# Problem requirements
Retype all of the data. Every line must match exactly.

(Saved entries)

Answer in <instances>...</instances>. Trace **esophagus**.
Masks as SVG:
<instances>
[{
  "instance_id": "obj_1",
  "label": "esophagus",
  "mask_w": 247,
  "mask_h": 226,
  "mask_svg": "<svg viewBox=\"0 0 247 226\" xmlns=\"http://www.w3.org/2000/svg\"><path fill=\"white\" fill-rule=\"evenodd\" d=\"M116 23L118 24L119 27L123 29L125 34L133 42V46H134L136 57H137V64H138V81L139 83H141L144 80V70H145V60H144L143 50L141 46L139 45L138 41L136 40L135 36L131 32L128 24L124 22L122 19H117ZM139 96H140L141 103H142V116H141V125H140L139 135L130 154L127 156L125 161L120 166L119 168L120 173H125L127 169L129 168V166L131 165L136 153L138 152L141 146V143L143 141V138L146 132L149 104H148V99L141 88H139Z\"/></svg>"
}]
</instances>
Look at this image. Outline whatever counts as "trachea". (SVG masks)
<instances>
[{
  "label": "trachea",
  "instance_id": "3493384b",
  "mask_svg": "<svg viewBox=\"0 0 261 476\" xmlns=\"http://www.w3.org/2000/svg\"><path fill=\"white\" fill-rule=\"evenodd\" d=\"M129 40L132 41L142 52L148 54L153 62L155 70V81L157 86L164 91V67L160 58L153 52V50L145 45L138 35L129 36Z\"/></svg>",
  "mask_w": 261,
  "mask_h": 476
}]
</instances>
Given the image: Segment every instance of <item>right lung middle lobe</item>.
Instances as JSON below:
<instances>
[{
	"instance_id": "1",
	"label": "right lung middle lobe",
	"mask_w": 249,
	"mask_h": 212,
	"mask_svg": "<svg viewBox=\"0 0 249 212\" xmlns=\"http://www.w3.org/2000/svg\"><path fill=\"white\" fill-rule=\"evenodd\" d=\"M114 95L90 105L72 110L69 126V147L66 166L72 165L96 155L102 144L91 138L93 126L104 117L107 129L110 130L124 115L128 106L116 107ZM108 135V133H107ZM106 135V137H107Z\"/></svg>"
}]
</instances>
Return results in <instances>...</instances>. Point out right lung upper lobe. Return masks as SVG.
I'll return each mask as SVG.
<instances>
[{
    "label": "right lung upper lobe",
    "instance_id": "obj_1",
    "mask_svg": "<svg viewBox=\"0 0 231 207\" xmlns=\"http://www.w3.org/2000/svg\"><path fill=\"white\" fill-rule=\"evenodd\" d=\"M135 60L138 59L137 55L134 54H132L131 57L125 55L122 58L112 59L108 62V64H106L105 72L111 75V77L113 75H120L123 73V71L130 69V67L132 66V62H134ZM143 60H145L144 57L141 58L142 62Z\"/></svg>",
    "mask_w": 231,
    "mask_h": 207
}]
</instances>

# Response
Answer in <instances>...</instances>. Trace **esophagus**.
Masks as SVG:
<instances>
[{
  "instance_id": "obj_1",
  "label": "esophagus",
  "mask_w": 247,
  "mask_h": 226,
  "mask_svg": "<svg viewBox=\"0 0 247 226\" xmlns=\"http://www.w3.org/2000/svg\"><path fill=\"white\" fill-rule=\"evenodd\" d=\"M116 23L118 24L119 27L123 29L125 34L133 42V46H134L136 57H137V64H138V81L139 83H141L144 80V70H145V60H144L143 50L141 46L139 45L138 41L136 40L135 36L131 32L128 24L124 22L122 19H117ZM139 96H140L141 103H142V116H141V125H140L139 135L130 154L127 156L125 161L120 166L119 168L120 173H125L127 169L129 168V166L131 165L136 153L138 152L141 146V143L143 141V138L146 132L149 104H148V99L141 88H139Z\"/></svg>"
}]
</instances>
Look at this image. Outline whatever counts as "trachea". (SVG masks)
<instances>
[{
  "label": "trachea",
  "instance_id": "3493384b",
  "mask_svg": "<svg viewBox=\"0 0 261 476\" xmlns=\"http://www.w3.org/2000/svg\"><path fill=\"white\" fill-rule=\"evenodd\" d=\"M129 40L132 41L142 52L148 54L153 62L155 70V81L157 86L164 91V67L160 58L153 52V50L145 45L138 35L129 36Z\"/></svg>",
  "mask_w": 261,
  "mask_h": 476
}]
</instances>
Given the image: Segment every instance of <item>right lung middle lobe</item>.
Instances as JSON below:
<instances>
[{
	"instance_id": "1",
	"label": "right lung middle lobe",
	"mask_w": 249,
	"mask_h": 212,
	"mask_svg": "<svg viewBox=\"0 0 249 212\" xmlns=\"http://www.w3.org/2000/svg\"><path fill=\"white\" fill-rule=\"evenodd\" d=\"M114 95L90 105L72 110L69 126V147L66 166L72 165L96 155L102 144L91 138L93 126L104 117L107 129L110 130L124 115L128 106L116 107ZM108 135V133H107ZM106 135V137H107Z\"/></svg>"
}]
</instances>
Return results in <instances>...</instances>. Point out right lung upper lobe. Return masks as SVG.
I'll return each mask as SVG.
<instances>
[{
    "label": "right lung upper lobe",
    "instance_id": "obj_1",
    "mask_svg": "<svg viewBox=\"0 0 231 207\" xmlns=\"http://www.w3.org/2000/svg\"><path fill=\"white\" fill-rule=\"evenodd\" d=\"M135 60L138 59L137 55L134 54H132L131 57L125 55L122 58L112 59L108 62V64H106L105 72L111 75V77L113 75H120L123 73V71L130 69V67L132 66V62H134ZM143 60H145L144 57L141 58L142 62Z\"/></svg>",
    "mask_w": 231,
    "mask_h": 207
}]
</instances>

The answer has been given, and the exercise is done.